**TRY IT**
The output should be every line below that includes the word "search".

**RECORDS PROVIDED**
------

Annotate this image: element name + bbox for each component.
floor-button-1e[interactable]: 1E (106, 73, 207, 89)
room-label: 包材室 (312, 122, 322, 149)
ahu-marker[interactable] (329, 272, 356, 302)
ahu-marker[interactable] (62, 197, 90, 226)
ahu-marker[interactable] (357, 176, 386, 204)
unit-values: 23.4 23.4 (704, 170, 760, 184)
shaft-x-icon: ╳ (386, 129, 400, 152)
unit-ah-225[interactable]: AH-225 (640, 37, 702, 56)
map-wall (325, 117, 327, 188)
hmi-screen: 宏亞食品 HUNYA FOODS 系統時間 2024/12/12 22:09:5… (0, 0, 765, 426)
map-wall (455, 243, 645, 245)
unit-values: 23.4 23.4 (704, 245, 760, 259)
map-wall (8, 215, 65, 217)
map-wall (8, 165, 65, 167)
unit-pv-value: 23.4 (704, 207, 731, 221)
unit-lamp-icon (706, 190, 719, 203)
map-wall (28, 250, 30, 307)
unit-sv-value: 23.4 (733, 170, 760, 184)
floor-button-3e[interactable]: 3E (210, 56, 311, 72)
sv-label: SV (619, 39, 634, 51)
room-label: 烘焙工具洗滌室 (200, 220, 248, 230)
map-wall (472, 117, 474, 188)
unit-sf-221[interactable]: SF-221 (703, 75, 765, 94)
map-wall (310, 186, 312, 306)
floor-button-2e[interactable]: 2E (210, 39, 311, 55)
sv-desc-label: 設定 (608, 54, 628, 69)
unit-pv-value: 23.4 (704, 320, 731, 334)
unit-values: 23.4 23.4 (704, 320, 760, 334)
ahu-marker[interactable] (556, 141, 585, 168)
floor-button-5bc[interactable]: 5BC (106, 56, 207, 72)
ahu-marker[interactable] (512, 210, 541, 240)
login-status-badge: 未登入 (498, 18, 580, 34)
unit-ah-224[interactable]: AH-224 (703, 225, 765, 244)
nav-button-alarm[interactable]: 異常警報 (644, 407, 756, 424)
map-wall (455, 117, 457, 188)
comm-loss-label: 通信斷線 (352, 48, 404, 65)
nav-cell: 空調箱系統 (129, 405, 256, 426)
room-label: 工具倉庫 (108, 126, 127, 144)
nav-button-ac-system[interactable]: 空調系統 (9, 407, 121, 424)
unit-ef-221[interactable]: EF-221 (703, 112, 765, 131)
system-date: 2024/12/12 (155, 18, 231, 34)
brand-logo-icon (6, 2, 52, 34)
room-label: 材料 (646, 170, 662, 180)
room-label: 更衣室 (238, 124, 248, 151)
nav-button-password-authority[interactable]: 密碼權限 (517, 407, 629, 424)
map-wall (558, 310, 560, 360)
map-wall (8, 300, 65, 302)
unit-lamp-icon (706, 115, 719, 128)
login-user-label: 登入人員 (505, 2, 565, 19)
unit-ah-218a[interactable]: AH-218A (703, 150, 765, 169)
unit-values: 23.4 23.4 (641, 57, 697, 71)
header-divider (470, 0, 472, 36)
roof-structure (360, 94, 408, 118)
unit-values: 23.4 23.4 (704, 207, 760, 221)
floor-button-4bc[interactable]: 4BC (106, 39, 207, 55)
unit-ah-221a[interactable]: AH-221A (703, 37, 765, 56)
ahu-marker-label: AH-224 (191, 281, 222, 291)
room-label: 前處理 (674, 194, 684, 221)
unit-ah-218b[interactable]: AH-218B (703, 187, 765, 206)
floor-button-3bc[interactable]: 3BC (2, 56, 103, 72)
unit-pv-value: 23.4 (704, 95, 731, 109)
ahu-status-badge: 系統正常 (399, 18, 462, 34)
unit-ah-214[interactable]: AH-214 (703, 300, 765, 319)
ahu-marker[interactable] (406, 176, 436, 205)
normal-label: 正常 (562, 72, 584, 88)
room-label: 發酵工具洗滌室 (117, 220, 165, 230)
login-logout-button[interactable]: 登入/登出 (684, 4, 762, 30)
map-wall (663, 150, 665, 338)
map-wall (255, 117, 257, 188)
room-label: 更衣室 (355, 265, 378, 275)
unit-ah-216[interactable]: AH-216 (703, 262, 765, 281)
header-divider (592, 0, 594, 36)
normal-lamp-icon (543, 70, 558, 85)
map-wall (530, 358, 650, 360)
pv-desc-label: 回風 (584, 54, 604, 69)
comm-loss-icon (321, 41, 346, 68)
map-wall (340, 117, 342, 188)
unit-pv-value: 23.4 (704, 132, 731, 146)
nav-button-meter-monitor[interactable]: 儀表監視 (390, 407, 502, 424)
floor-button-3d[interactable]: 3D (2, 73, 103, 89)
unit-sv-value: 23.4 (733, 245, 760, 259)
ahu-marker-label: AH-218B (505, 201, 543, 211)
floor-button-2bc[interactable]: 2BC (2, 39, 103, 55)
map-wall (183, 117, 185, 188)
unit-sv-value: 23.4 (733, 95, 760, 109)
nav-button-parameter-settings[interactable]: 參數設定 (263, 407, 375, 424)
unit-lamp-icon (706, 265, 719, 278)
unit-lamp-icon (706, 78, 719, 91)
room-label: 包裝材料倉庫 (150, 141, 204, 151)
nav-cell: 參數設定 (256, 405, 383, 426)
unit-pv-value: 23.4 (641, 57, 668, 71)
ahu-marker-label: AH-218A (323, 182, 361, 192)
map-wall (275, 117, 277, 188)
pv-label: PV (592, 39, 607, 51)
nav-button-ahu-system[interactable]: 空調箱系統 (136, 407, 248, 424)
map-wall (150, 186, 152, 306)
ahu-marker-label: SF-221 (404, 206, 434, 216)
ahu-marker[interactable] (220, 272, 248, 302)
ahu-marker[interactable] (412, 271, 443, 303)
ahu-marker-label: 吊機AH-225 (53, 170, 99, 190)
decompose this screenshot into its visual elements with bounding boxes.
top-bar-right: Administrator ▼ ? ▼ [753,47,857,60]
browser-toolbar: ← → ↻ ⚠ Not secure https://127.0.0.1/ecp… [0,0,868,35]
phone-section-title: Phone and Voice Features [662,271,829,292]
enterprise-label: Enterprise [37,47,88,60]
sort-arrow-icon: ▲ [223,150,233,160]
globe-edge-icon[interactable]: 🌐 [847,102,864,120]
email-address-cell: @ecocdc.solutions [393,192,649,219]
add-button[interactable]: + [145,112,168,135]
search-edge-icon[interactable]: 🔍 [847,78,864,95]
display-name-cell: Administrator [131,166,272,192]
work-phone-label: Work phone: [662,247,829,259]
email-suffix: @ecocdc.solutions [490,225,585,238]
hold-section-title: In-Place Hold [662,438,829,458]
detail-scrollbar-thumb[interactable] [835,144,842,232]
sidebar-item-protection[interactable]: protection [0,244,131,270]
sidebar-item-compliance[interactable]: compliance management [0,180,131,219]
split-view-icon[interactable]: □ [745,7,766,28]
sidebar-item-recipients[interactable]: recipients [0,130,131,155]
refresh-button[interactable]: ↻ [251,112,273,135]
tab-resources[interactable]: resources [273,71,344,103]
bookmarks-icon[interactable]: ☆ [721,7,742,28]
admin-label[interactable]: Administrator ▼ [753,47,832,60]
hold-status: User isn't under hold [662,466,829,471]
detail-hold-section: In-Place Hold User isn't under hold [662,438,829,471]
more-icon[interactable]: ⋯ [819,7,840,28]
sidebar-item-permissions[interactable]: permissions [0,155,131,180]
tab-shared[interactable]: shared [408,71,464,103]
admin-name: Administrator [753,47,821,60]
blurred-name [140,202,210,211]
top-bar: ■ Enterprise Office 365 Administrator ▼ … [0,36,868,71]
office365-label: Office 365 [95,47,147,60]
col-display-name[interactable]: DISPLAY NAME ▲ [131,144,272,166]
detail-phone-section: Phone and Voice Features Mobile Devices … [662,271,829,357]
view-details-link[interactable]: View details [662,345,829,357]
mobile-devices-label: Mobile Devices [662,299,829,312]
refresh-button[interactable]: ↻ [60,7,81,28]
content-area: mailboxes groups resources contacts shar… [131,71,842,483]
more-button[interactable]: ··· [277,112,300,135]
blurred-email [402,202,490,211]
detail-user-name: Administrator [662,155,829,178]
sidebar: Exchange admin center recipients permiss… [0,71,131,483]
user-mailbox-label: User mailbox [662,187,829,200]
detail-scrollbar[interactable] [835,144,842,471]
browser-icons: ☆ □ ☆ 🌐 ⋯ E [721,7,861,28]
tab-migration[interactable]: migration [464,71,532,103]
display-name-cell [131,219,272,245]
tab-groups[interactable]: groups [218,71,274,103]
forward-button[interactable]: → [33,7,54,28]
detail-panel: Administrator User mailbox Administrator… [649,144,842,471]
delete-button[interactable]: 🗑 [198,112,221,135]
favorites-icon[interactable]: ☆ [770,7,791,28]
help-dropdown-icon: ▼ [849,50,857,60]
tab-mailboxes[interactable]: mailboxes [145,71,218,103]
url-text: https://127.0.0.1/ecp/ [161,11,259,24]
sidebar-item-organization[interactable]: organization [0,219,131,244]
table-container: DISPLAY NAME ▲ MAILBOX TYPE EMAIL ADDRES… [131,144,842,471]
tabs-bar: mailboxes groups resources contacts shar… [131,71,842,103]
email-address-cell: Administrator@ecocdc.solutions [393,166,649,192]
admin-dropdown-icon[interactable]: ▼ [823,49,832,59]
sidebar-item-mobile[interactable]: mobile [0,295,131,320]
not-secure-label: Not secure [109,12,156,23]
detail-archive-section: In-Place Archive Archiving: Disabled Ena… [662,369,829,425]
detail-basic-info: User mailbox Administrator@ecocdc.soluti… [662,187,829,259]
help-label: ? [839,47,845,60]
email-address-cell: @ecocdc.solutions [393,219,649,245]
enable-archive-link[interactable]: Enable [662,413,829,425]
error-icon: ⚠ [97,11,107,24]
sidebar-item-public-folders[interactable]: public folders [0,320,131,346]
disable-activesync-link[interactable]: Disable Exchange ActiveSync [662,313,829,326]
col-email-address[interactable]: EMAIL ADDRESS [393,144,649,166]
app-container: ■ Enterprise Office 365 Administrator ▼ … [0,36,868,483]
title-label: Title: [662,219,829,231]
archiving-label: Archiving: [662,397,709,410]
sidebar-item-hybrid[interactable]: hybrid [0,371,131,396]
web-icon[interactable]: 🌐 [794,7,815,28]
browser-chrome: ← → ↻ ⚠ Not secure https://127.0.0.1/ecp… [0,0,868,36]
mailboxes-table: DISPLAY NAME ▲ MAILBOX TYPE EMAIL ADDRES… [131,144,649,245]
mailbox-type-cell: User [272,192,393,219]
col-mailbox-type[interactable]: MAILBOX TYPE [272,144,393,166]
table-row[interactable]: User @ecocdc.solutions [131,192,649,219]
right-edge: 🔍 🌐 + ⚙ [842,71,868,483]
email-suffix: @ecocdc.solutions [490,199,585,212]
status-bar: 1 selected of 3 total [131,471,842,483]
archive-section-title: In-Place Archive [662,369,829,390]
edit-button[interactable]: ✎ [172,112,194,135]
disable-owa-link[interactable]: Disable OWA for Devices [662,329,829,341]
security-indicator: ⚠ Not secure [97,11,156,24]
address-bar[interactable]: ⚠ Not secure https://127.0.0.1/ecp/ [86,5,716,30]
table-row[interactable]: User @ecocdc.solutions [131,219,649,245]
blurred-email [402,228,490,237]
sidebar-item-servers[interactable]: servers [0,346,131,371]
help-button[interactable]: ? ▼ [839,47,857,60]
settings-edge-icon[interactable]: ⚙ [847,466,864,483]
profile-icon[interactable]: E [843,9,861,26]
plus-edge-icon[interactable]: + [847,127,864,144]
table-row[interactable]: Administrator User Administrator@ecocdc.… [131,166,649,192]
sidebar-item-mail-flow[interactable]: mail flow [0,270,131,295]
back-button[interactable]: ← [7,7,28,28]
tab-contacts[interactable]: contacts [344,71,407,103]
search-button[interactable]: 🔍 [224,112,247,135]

------

**TASK OUTPUT**
search-edge-icon[interactable]: 🔍 [847,78,864,95]
search-button[interactable]: 🔍 [224,112,247,135]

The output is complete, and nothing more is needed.